Black-blood thrombus imaging (BTI) has shown to be advantageous for the diagnosis of deep vein thrombosis (DVT). However, previous techniques using fast spin echo have a high specific absorption rate. As DANTE (delay alternating with nutation for tailored excitation) black-blood preparation can suppress blood flows over a broad range of velocities, we hypothesized that a DANTE black-blood preparation combined with a fast low-angle shot (FLASH) gradient-echo readout-DANTE-FLASH could be used to diagnose DVT. Eleven healthy volunteers and 30 suspected DVT patients were recruited to undergo DANTE-FLASH and magnetic resonance direct thrombus imaging (MRDTI). The suspected DVT patients were also examined by ultrasound (US). For the segment level, a total of 1,066 venous vessel segments were analyzed.

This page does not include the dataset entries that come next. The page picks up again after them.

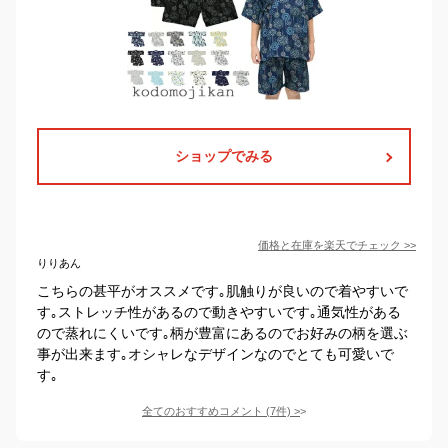
ショップでみる
価格と在庫を
楽天
でチェック
>>
りりあん
こちらの甚平がオススメです｡肌触りが良いので着やすいで
す｡ストレッチ性があるので動きやすいです｡通気性がある
ので蒸れにくいです｡柄が豊富にあるのでお好みの柄を選ぶ
事が出来ます｡オシャレなデザインなのでとても可愛いで
す｡
全てのおすすめコメント
(
7
件)
>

Using US and MRDTI as the references, the sensitivity (SE), specificity (SP), positive and negative predictive values (PPV and NPV), and accuracy (ACC) of DANTE-FLASH were calculated. To quantitatively compare image quality between DANTE-FLASH and MRDTI, image signal-to-noise ratio (SNR), apparent contrast-to-noise ratio (CNR) between muscle and the venous lumen, and the apparent CNR between the thrombus and venous lumen were measured. Additionally, diagnostic confidence, image quality, and clot burden were also evaluated. Using the consensus results of US and MRDTI as a standard reference, the diagnostic SE, SP, PPV, NPV, and ACC of DANTE-FLASH for the 2 readers were 97.0% and 93.2%, 99.0% and 98.2%, 93.4% and 87.9%, 99.6% and 99.0%, and 98.8% and 97.6%, respectively. According to the image quantitative analysis results, DANTE-FLASH demonstrated higher image SNR and CNR than MRDTI. The image quality and diagnostic confidence scores of DANTE-FLASH were higher than MRDTI (3.66±0.44 vs. 3.52±0.52, P<0.001, and 3.84±0.36 vs. 3.76±0.41, P<0.001). There was excellent agreement between DANTE-FLASH and MRDTI on clot burden evaluation. DANTE-FLASH provided better image quality than MRDTI and accurately detected thrombi. It may, therefore, serve as a safe and convenient alternative for the diagnosis of DVT.